**EXERCISE DETAILS**
This task calls for every entry below to be repeated exactly, without the pictures.

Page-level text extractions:

______________________________

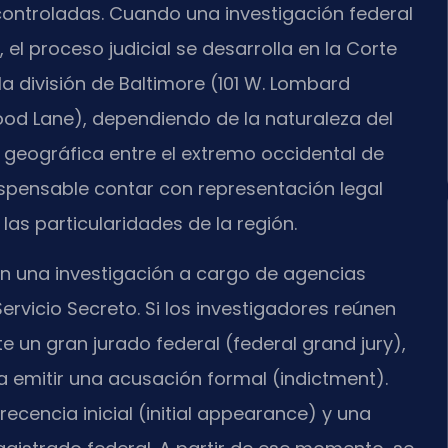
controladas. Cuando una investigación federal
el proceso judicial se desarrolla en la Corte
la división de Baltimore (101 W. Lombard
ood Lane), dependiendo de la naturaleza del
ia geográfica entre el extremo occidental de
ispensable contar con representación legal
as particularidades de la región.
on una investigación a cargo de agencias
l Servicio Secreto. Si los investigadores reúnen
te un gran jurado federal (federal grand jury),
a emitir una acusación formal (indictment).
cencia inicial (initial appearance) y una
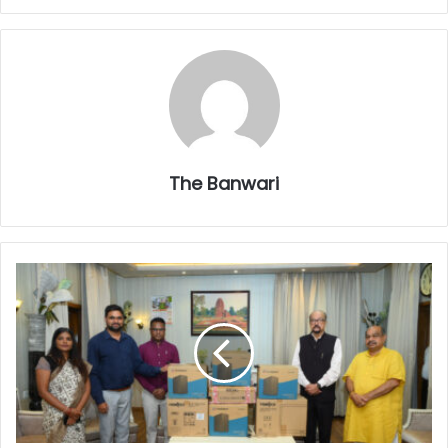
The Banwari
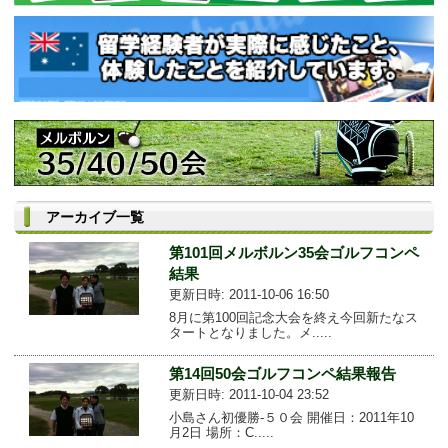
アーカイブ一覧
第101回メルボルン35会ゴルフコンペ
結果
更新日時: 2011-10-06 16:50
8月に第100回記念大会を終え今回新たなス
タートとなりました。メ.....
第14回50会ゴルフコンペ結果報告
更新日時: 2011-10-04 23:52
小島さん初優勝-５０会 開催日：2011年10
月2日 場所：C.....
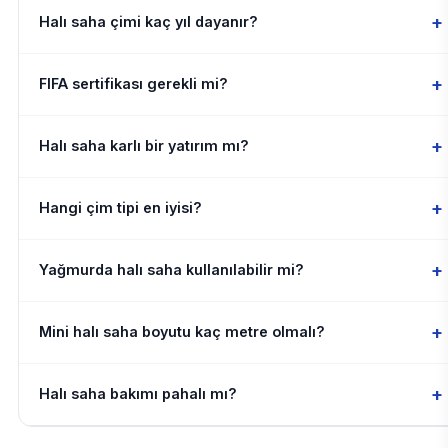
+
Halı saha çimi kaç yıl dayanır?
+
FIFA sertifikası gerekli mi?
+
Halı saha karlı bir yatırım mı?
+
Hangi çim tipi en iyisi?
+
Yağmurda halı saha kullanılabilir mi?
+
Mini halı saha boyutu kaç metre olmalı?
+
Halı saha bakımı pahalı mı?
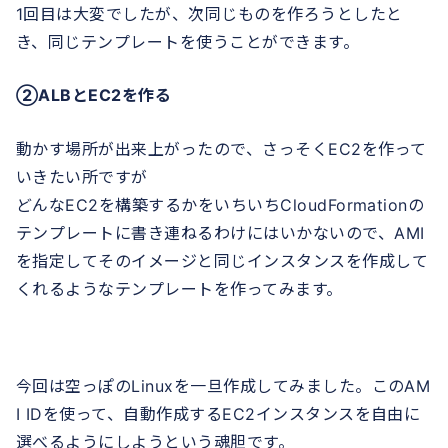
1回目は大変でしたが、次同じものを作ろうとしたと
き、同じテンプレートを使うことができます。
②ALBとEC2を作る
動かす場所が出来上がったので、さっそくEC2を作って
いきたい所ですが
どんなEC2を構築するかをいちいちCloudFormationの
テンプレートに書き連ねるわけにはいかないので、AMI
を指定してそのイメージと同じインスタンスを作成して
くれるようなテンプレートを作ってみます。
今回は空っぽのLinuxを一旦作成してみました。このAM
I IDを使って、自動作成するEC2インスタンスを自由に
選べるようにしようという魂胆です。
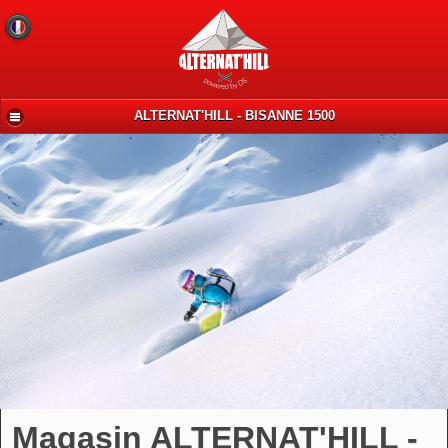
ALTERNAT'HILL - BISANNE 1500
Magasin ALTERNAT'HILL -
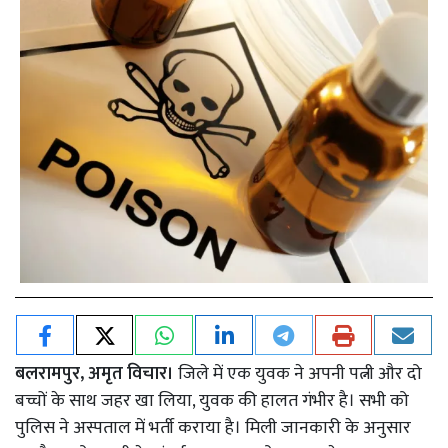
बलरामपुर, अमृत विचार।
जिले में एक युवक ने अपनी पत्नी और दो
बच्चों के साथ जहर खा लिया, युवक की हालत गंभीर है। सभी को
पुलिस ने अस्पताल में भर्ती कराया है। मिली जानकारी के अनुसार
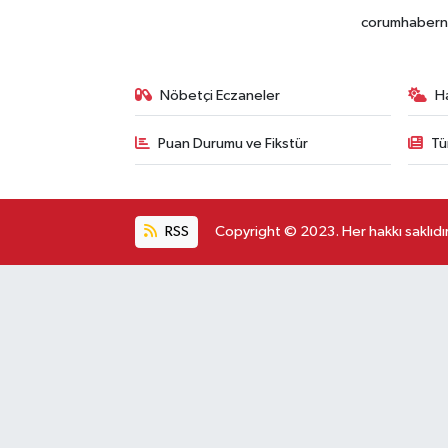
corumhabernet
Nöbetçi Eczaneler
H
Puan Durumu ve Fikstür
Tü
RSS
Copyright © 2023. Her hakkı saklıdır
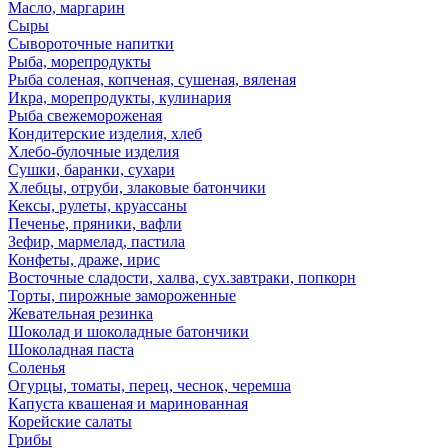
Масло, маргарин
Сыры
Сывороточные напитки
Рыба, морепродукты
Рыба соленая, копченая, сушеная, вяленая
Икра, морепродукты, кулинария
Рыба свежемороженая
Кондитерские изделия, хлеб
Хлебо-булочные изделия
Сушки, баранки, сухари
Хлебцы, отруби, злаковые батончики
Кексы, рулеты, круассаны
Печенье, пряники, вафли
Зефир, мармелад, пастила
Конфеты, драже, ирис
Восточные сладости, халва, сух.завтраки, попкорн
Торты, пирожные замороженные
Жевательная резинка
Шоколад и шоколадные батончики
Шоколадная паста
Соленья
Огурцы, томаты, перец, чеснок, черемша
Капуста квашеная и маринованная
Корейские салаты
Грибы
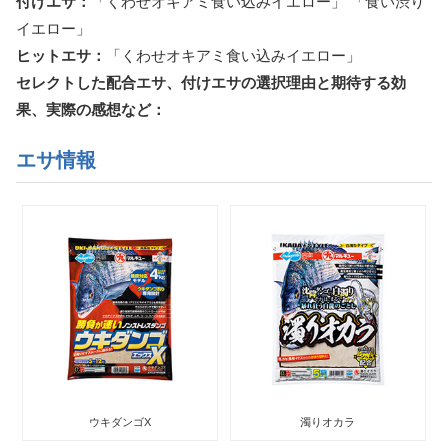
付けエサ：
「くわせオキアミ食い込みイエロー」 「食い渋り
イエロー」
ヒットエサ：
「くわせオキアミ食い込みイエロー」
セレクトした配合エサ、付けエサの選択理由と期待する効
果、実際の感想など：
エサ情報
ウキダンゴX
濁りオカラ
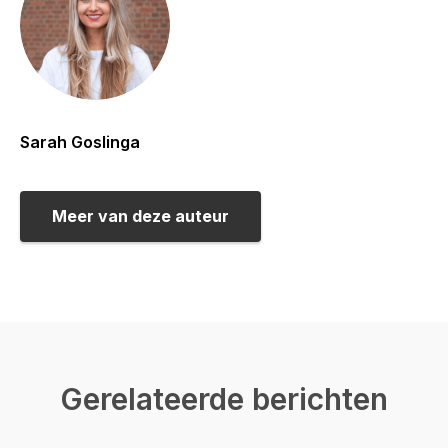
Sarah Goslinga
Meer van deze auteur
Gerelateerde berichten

______________________________

**REPLY**
controladas. Cuando una investigación federal
el proceso judicial se desarrolla en la Corte
la división de Baltimore (101 W. Lombard
ood Lane), dependiendo de la naturaleza del
ia geográfica entre el extremo occidental de
ispensable contar con representación legal
as particularidades de la región.
on una investigación a cargo de agencias
l Servicio Secreto. Si los investigadores reúnen
te un gran jurado federal (federal grand jury),
a emitir una acusación formal (indictment).
cencia inicial (initial appearance) y una
The Banwari
アーカイブ一覧
第101回メルボルン35会ゴルフコンペ
結果
更新日時: 2011-10-06 16:50
8月に第100回記念大会を終え今回新たなス
タートとなりました。メ.....
第14回50会ゴルフコンペ結果報告
更新日時: 2011-10-04 23:52
小島さん初優勝-５０会 開催日：2011年10
月2日 場所：C.....
+
Halı saha çimi kaç yıl dayanır?
+
FIFA sertifikası gerekli mi?
+
Halı saha karlı bir yatırım mı?
+
Hangi çim tipi en iyisi?
+
Yağmurda halı saha kullanılabilir mi?
+
Mini halı saha boyutu kaç metre olmalı?
+
Halı saha bakımı pahalı mı?
1回目は大変でしたが、次同じものを作ろうとしたと
き、同じテンプレートを使うことができます。
②ALBとEC2を作る
動かす場所が出来上がったので、さっそくEC2を作って
いきたい所ですが
どんなEC2を構築するかをいちいちCloudFormationの
テンプレートに書き連ねるわけにはいかないので、AMI
を指定してそのイメージと同じインスタンスを作成して
くれるようなテンプレートを作ってみます。
今回は空っぽのLinuxを一旦作成してみました。このAM
I IDを使って、自動作成するEC2インスタンスを自由に
選べるようにしようという魂胆です。
ALTERNAT'HILL - BISANNE 1500
Magasin ALTERNAT'HILL -
बलरामपुर, अमृत विचार।
जिले में एक युवक ने अपनी पत्नी और दो
बच्चों के साथ जहर खा लिया, युवक की हालत गंभीर है। सभी को
पुलिस ने अस्पताल में भर्ती कराया है। मिली जानकारी के अनुसार
corumhabernet
Nöbetçi Eczaneler
H
Puan Durumu ve Fikstür
Tü
RSS
Copyright © 2023. Her hakkı saklıdır
Масло, маргарин
Сыры
Сывороточные напитки
Рыба, морепродукты
Рыба соленая, копченая, сушеная, вяленая
Икра, морепродукты, кулинария
Рыба свежемороженая
Кондитерские изделия, хлеб
Хлебо-булочные изделия
Сушки, баранки, сухари
Хлебцы, отруби, злаковые батончики
Кексы, рулеты, круассаны
Печенье, пряники, вафли
Зефир, мармелад, пастила
Конфеты, драже, ирис
Восточные сладости, халва, сух.завтраки, попкорн
Торты, пирожные замороженные
Жевательная резинка
Шоколад и шоколадные батончики
Шоколадная паста
Соленья
Огурцы, томаты, перец, чеснок, черемша
Капуста квашеная и маринованная
Корейские салаты
Грибы
付けエサ：
「くわせオキアミ食い込みイエロー」 「食い渋り
イエロー」
ヒットエサ：
「くわせオキアミ食い込みイエロー」
セレクトした配合エサ、付けエサの選択理由と期待する効
果、実際の感想など：
エサ情報
ウキダンゴX
濁りオカラ
Sarah Goslinga
Meer van deze auteur
Gerelateerde berichten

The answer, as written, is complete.